To Russia, With Love
By Tasha Hacker '99
Tasha Hacker was, since shortly after her graduation, a Peace Corps
volunteer teaching English to students ages 9 to 16 in Nakhodka, Russia,
a small port city on the Sea of Japan. An English (writing) major at
St. Lawrence, she was a member of Kappa Delta Sigma sorority, the Outing
Club and the English honorary, the Irving Bacheller Society; studied
on St. Lawrence's London program; and was an intern in University communications.
Here she reflects on her Peace Corps service as she prepared to return
to America; she left Nakhodka on the Trans-Siberian Railway in late
June, bound for several weeks of travel by train throughout Russia and
northern Europe.
Today I bought an axe. This is, perhaps, a strange purchase, even in
Russia. In any case, it isn't the usual sort of thing I take home on
market day. I must have been a sight: an American woman wielding a sturdy
instrument for man's work, meanwhile carrying all the ingredients for
kitchen labor, woman's work. Smoked fish, whole, as long as my forearm,
a warm loaf of bread, a slab of butter wrapped in paper, a jar of currant
jam, and a bundle of sticks guaranteed by the babushka who sold them
to me to give energy when boiled in tea and consumed. I guess the axe
is a strange accessory.
I'm fooled into thinking I blend in well now, that this is why even
with an axe slung over my shoulder, no one stares much. But, I know
the natives of Nakhodka have simply grown accustomed to my strange presence.
They're used to my habit of doing and saying bizarre things every day
and so my strangeness has grown less extraordinary. Two years ago, everyone
stared, pointed, nudged, whispered, and I wasn't even carrying an axe.
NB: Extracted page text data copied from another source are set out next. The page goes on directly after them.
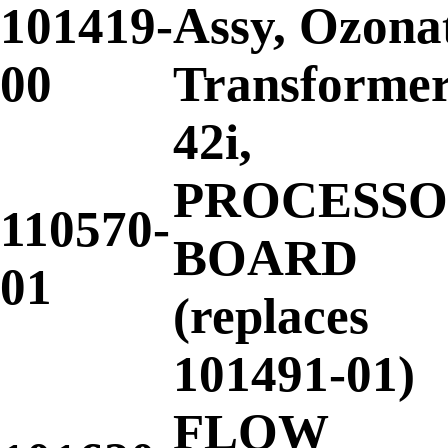
101419-
Assy, Ozona
00
Transforme
42i,
PROCESS
110570-
BOARD
01
(replaces
101491-01)
FLOW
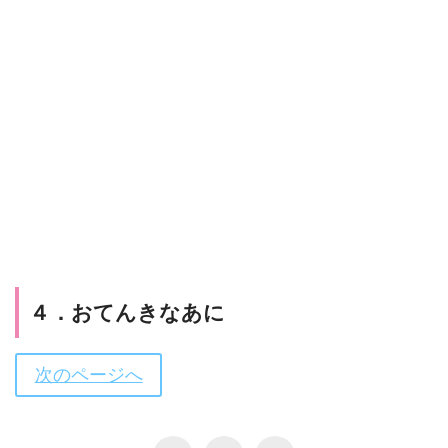
４．おてんきなあに
次のページへ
It's true, I often wore sneakers, I never wore make-up, and I felt my
backpack made a better receptacle for groceries than the awkward shopping
sacks I saw pulling at the shawl-covered shoulders of women leaving
the market every Saturday. Girls pointed at my feet and giggled; others
eyed my L.L. Bean pack and whispered sentences that I heard but didn't
understand, except for the intermittent "Amerikanka."
I think of what Richard Lipez said: "Whatever we were before,
and none of us are quite sure, that's all gone." And I look at
my axe made with wood that is "tough and weathered, like the Russian
people themselves!" Perhaps I have lost some of my impatience,
perhaps I have gained some tolerance, some understanding. What was there
before isn't all gone, I know. It has simply mingled with what I brought
with me to Russia two years ago.

The author, left, with friends from the United States, Mexico and Russia
on a mountaintop near the site of her Peace Corps service, Nakhodka
in the Russian Far East.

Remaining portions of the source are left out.